**DATA**

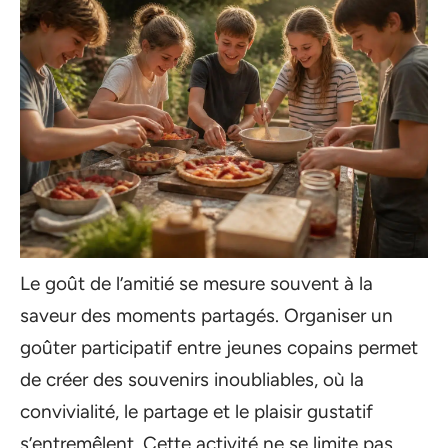
Le goût de l’amitié se mesure souvent à la
saveur des moments partagés. Organiser un
goûter participatif entre jeunes copains permet
de créer des souvenirs inoubliables, où la
convivialité, le partage et le plaisir gustatif
s’entremêlent. Cette activité ne se limite pas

**BRIEF**
Which lines run from the one containing "de créer des souvenirs inoubliables, où la" to the end of the entries above? Quote exactly those, and only those.

**EXERCISE OUTPUT**
de créer des souvenirs inoubliables, où la
convivialité, le partage et le plaisir gustatif
s’entremêlent. Cette activité ne se limite pas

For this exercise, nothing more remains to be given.